In September 2010, Allergan paid $600 million in criminal and civil penalties for illegal promotion of Botox (onabotulinumtoxin A), and in 2007, Bristol Myers Squibb and affiliate Apothecon Inc. settled charges of paying kickbacks and illegal promotion of Abilify (aripiprazole) for $515 million.

Although Solomon was not the first CEO to be targeted by OIG, he was the first who had not been convicted of wrongdoing. Under the Social Security Act, HHS can exclude individuals or companies from future participation in Medicare and Medicaid programs if they have been convicted of charges related to "fraud, theft, embezzlement, breach of fiduciary responsibility, or other financial misconduct.

Owners can only be excluded if there is evidence that they knew or should have known about the activity. Corporate officers and managing employees can be excluded based solely on their position in the company. That is how Solomon ended up in the crosshairs.

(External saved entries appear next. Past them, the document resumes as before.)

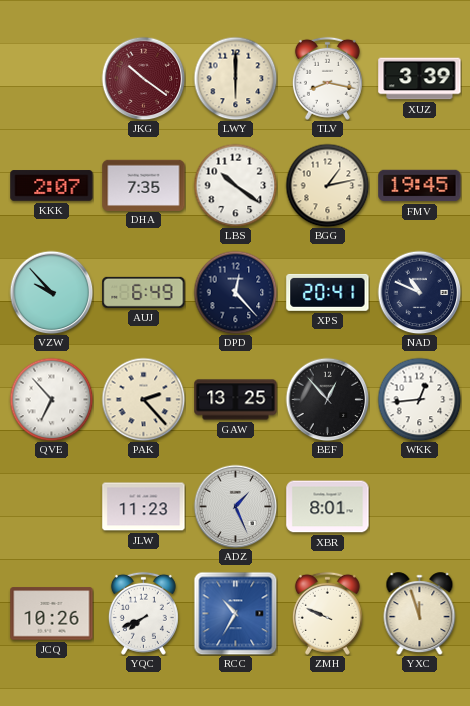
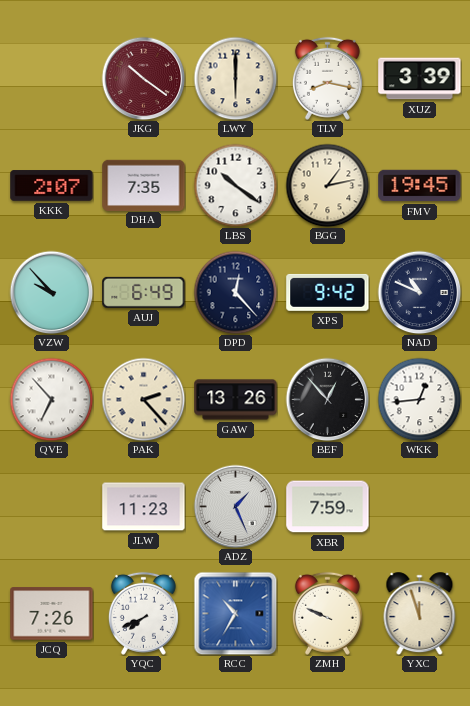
XPS: 20:41 -> 9:42
GAW: 13:25 -> 13:26
XBR: 8:01 -> 7:59
JCQ: 10:26 -> 7:26
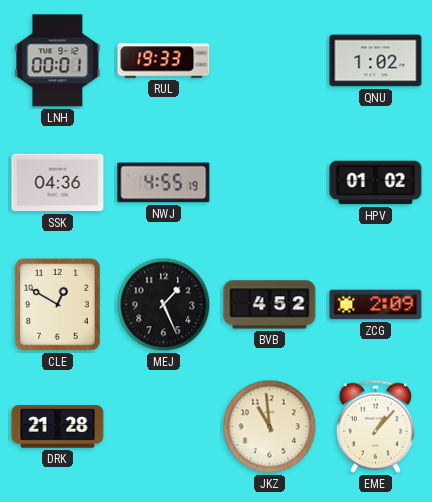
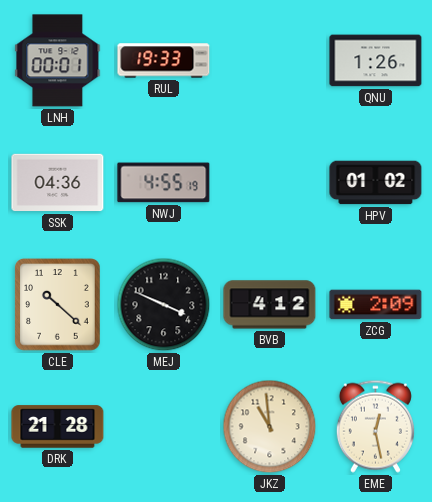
QNU: 1:02 -> 1:26
CLE: 12:50 -> 10:22
MEJ: 1:26 -> 3:49
BVB: 4:52 -> 4:12
EME: 1:07 -> 12:28
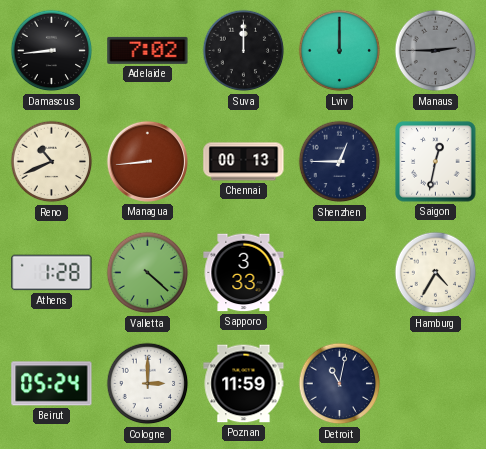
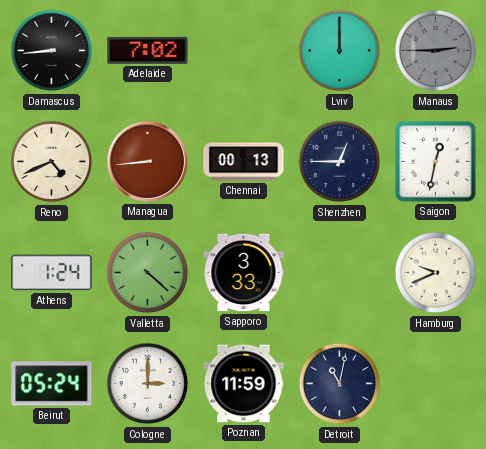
Suva: 12:00 -> none
Reno: 10:41 -> 4:41
Athens: 1:28 -> 1:24
Hamburg: 4:35 -> 9:41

At the time, he pointed out that numerous other major pharmaceutical companies have pled guilty to much more egregious offenses without incurring exclusion of senior executives.

The HHS did not explain why it chose Solomon, nor did it explain why it decided not to pursue exclusion after four months' consideration, except as follows in its written statement: "With all potential exclusions, OIG considers the relevant information provided by the person as it applies to the relevant factors outlined in our guidance."

The OIG affirmed its commitment to continue investigating and sanctioning executives who commit fraud in addition to those who allow it to happen on their watch.